We evaluate the KNN-LightGBM model on the test set. Fig. 10 shows the performance of the hybrid model. We obtain Accuracy = 0.8606, Precision = 0.8168, Recall = 0.9227 and F1 score = 0.8666. The red line is the ROC curve of the KNN-LightGBM hybrid model, which is significantly better than the ROC curve of the KNN (blue line) and LightGBM (green line) models. The AUC on the hybrid model is 0.9505 (See Fig. 10b).

Fig. 10
figure 10

Performance of KNN-LightGBM hybrid model

4 Results

In addition to KNN, LightGBM and KNN-LightGBM hybrid model, we process data also using SVM, Random Forest and shallow neural network models. Table 6 shows a comparison among the performance of the six models on this dataset. It can be seen that KNN-LightGBM hybrid model performs significantly better than SVM, Random Forest and 6-layer neural network model in Accuracy, Precision and F1 score. Also, KNN-LightGBM hybrid model is more balanced than KNN and LightGBM. Finally, it is superior to the other models in terms of the AUC value.

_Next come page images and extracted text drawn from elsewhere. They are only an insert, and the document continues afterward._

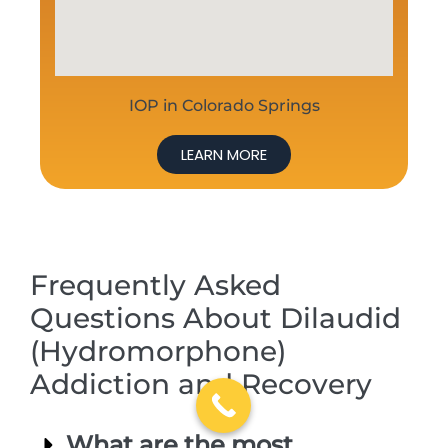
IOP in Colorado Springs
LEARN MORE
Frequently Asked
Questions About Dilaudid
(Hydromorphone)
Addiction and Recovery
What are the most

Table 6 Performance of six different models

5 Conclusion

In this paper, a risk prediction model for hypertension within 5 years has been established. KNN and LightGBM have been combined to exploit the best features of both, and then soft voting is adopted to obtain the final classification results. The performance of the hybrid model have been compared with those of SVM, Random Forest and 6-layer neural network models. Experimental results show that KNN-LightGBM hybrid model has a better classification performance in this dataset. We expect out hybrid modelto better assist doctors in the prediction and diagnosis of hypertension, improving the accuracy and reducing the misdiagnosis rate.

We also plan to study more factors influencing hypertension. In fact, according to literature, a family history and risk factors such as smoking and alcohol abuse are directly associated with hypertension. We plan to use resident health data to mine this information and incorporate it into our prediction model.